Random Variables vs Outcomes

  • For any given ‘experiment’, there can be many different random variables

  • Imagine randomly sampling university students, where we measure their class (Freshman, Sophomore, Junior, Senior)

    • with 2 students, there are 8 possible outcomes (FF, FSo, FJ, Fse, SoSo, SoJ, SoSe, JJ, JSe, SeSe)

    • Random Variable could be number of Freshmen

    • Or..number of Juniors + Senrors

    • Or..number of non-Seniors

Types of Random Variables

  • Discrete and Continuous

    • Today + Next Week, Discrete

    • Closely related, but different techniques and tests (ie Logit vs OLS vs Poisson Regressions) based on the type of RV

  • Definition: A Random Variable is discrete if the values it takes with positive probability is finite or countably infinite

    • Includes binary variables (0/1), categorical (ordered or unordered) variables, as well as count variables

What’s Random Here?

  • Uncertainty over the sample space –> uncertainty over the value of X

  • The distribution of a random variable specifies that uncertainty

    • Specifically, it gives you the probabilities of all possible events

    • X = number of days a randomly chosen student was absent from school

    • Distribution tells you - What is P( X >10)?
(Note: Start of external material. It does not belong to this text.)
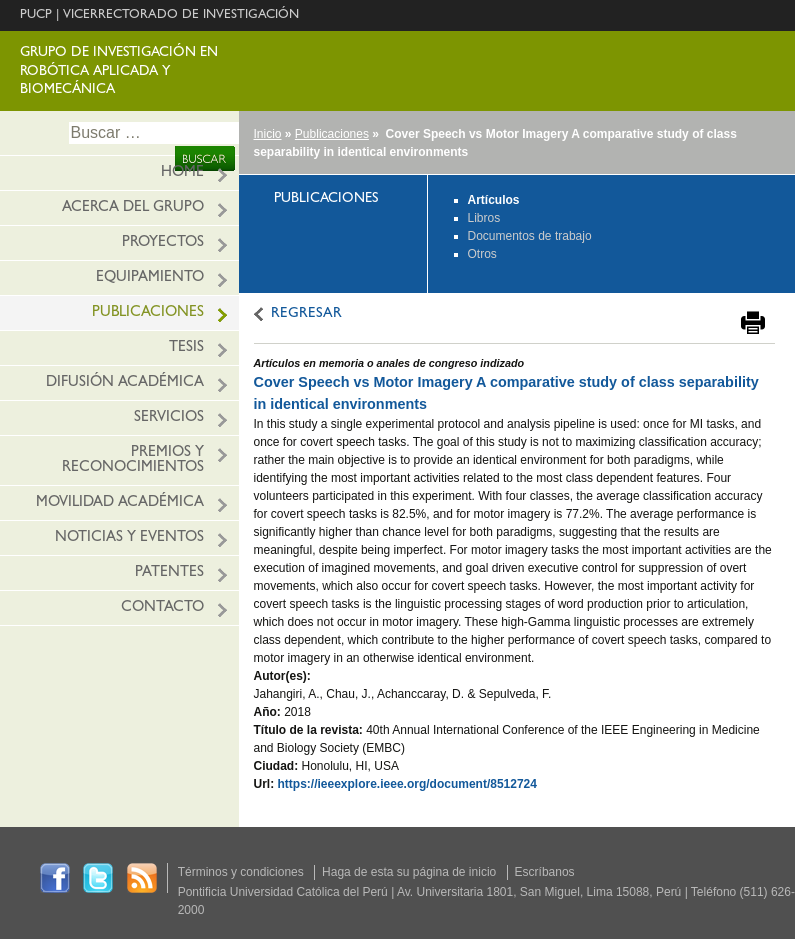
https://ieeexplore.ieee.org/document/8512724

What is P (X = 0)

Simple Example

Consider flipping 4 fair coins, where X is the number of heads.

What is P(X = 1)?

What about P(X = 2 or 3)?

What about P(X > 4)?

Distribution of X

Terminology (Probability Mass Function)

  • The Probability Mass Function (PMF) is specified as:\[p_{x}(x) = P(X = x)\]

  • X = x is an event

  • The support of X for a discrete random variable is the values for which it has a positive probability

  • What does all this mean in plain language?

Characteristics of a Valid PMF

  • A valid PMF with support \(x_{1}, x_{2},...\) has the following properties

    • Non-Negativity: \(p_{x}(x) > 0\) if \(x \in x_{1}, x_{2}, ...\) and \(p_{x}(x) = 0\) otherwise

    • Sums to 1: \(\sum_{j = 1}^{n} p_{x}(x_{j}) = 1\)

    • The probability of any set of values S in (\(x_{1}, x_{2}...)\) is \[P(X\in S) = \sum_{x \in S} p_{x}(x)\]

PMF Examples

Imagine you are designing an experimental educational policy intervention with 3 treatment conditions (Control, T1 and T2).

Good randomization is the foundation of experimental inference, so you decide to randomize into conditions by flipping four coins. Let X be the number of heads. If X is 0 or 1 you assign the school to the control. If X is 2 you assign it to T1, and if X >2, you assign it to T2.

What does the PMF of X look like? Would you use this randomization technique?